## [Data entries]
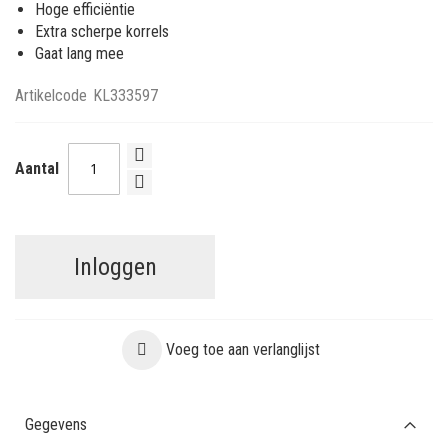
Hoge efficiëntie
Extra scherpe korrels
Gaat lang mee
Artikelcode
KL333597
Aantal
Inloggen
Voeg toe aan verlanglijst
Gegevens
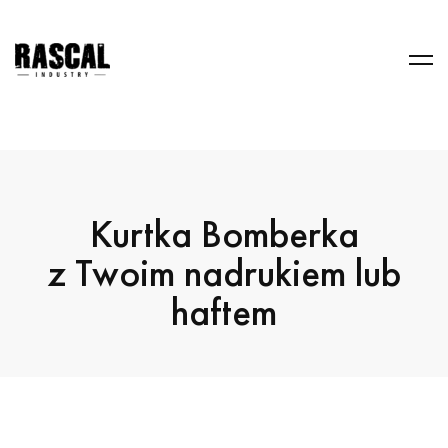
Kurtka Bomberka
z Twoim nadrukiem lub
haftem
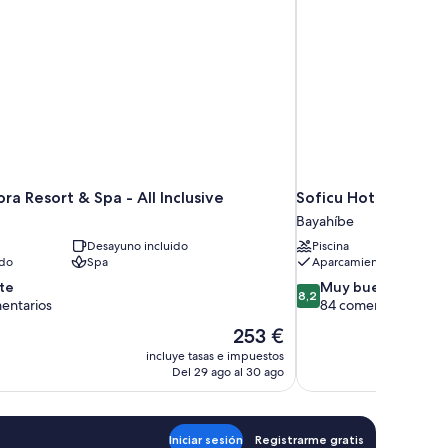
ra Resort & Spa - All Inclusive
Soficu Hotel On Th
Bayahíbe
Desayuno incluido
Piscina
ido
Spa
Aparcamiento incluido
8.2
te
Muy bueno
8,2
sobre
entarios
84 comentarios
10,
El
253 €
Muy
precio
incluye tasas e impuestos
rios
bueno,
actual
Del 29 ago al 30 ago
84 comentarios
es
de
253 €
Iniciar sesión
Registrarme gratis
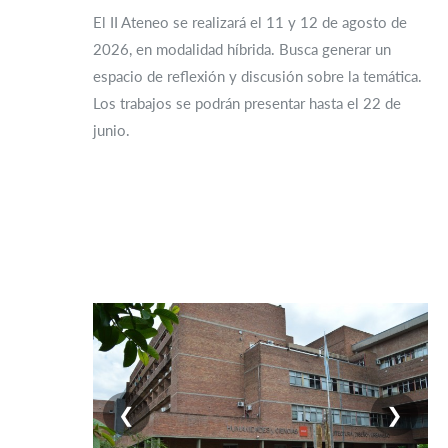
El II Ateneo se realizará el 11 y 12 de agosto de
2026, en modalidad híbrida. Busca generar un
espacio de reflexión y discusión sobre la temática.
Los trabajos se podrán presentar hasta el 22 de
junio.
❮
❯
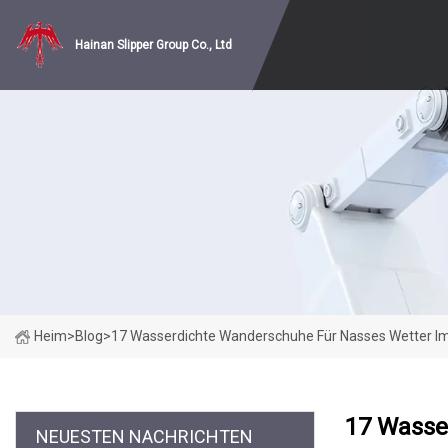
Hainan Slipper Group Co., Ltd
Heim
>
Blog
>
17 Wasserdichte Wanderschuhe Für Nasses Wetter Im 
17 Wasse
NEUESTEN NACHRICHTEN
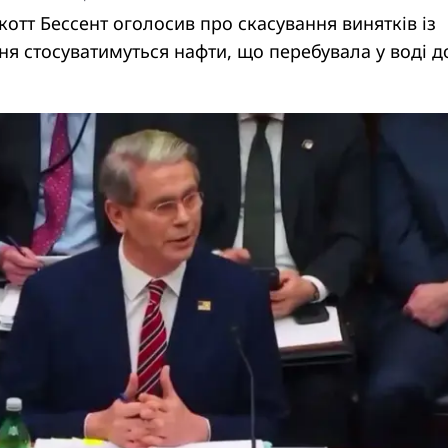
Скотт Бессент оголосив про скасування винятків із
я стосуватимуться нафти, що перебувала у воді д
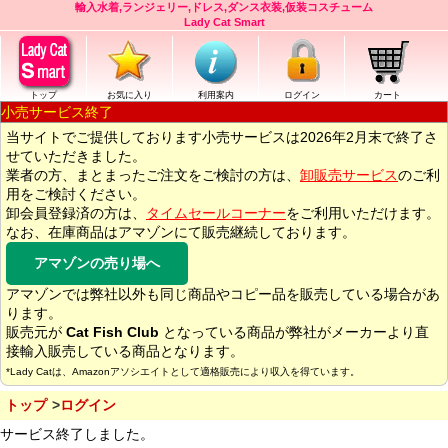
輸入水着,ランジェリー,ドレス,ダンス衣装,仮装コスチューム
Lady Cat Smart
トップ
お気に入り
利用案内
ログイン
カート
小売サービス終了
当サイトでご提供しております小売サービスは2026年2月末で終了さ
せていただきました。
業者の方、まとまったご注文をご検討の方は、
卸販売サービス
のご利
用をご検討ください。
卸会員登録済の方は、
タイムセールコーナー
をご利用いただけます。
なお、在庫商品はアマゾンにて販売継続しております。
アマゾンの売り場へ
アマゾンでは弊社以外も同じ商品やコピー品を販売している場合があ
ります。
販売元が
Cat Fish Club
となっている商品が弊社がメーカーより直
接輸入販売している商品となります。
*Lady Catは、Amazonアソシエイトとして適格販売により収入を得ています。
トップ
ログイン
サービス終了しました。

## [Exercise brief]
State the number of lines above that include "incluido", and nothing further.

## [Answer to the exercise]
2